1. Astrobiology Australasia Conference 2018

    The Astrobiology Australasia Meeting will be held on 25-26th June 2018 in Rotorua, New Zealand, organised by Haritina Mogosanu (New Zealand Astrobiology Network) and Professor Kathy Campbell (University of Auckland).

    Important Dates:
    Abstracts deadline: 30 April 2018
    Teachers Astrobiology Workshop: 24 June 2018
    Astrobiology Australasia Meeting: 25-26 June 2018
    AAM2018 Field Trip TVZ: 27-29 June 2018
    Grand Tour Western Australia: 2-11 July 2018

    Meeting Themes:
    Contributions in the general fields of astrobiology will be considered but we particularly welcome offers of presentations on the following special themes and sessions:
    1. The Origin and Evolution of Life: What is life? What was the origin of life: How did life originate and evolve?
    (1a) Prebiotic chemistry / evolutionary organic chemistry; (1b) Earliest life and habitats on Earth: the fossil and geological records; (1c) Evolution of microbial and eukaryotic life; (1d) Terrestrial vs deep sea environments for the origin of life; (1e) Analog environments for early Earth and elsewhere
    2. Life beyond Earth & its detection: Is there life beyond Earth? – past or present – and, if so, how can we detect it?
    (2a)Exoplanet science and discoveries; (2b) Habitability of our solar system; (2c) Search for life on Mars: past climate; past environments; current life? Potential for life on Icy Worlds; (2d) SETI & other initiatives (e.g. Breakthrough Initiatives)
    (2e) New technologies for life detection
    3. Future of life: What is the future of life on Earth and the Universe?
    (3a) New ways of thinking about Space Exploration & Astrobiology research; (3b) Astrobiology, Art, Culture & Indigenous Knowledge; (3c) Outreach and Education; (3d) Cities on Mars; (3e) Space and Security & Planetary Protection

    Talks and posters on current topics in astrobiology will be preceded by a one-day astrobiology teachers workshop and followed by a three-day field trip to the diverse and spectacular geothermal features of the central North Island’s Taupo Volcanic Zone (2 Ma-present). The TVZ is one of the most active volcanic regions on the planet, complete with its own supervolcano and high geothermal heat flux. Hot springs of varied fluid compositions will be visited, including the world renowned, Au-bearing Champagne Pool (pictured) and the colourful microbial mat-draped, fault-bounded sinter terraces of Orakei Korako, to mention only two.
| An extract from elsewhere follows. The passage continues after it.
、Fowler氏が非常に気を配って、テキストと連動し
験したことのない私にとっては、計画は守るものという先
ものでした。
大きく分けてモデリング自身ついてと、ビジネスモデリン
    New Zealand is also famous amongst astronomy buffs for its South Island dark skies and wide-open views of the Milky Way, and amongst marine scientists for its extreme offshore environments – hydrothermal vents, hydrocarbon seeps and gas hydrates. Visitors to New Zealand, both astrobiologists and non-astrobiologists, will also encounter a vibrant Māori culture, stunning natural landscapes, and multiple film shooting locations crammed into a country the size of California.

    Come enjoy some friendly Kiwi hospitality in a Southern Hemisphere gem of a place to visit. Be sure to bring warm clothing in case of rain during our cooler winter months as well as your togs (aka bathing suits) for hot pool soaks!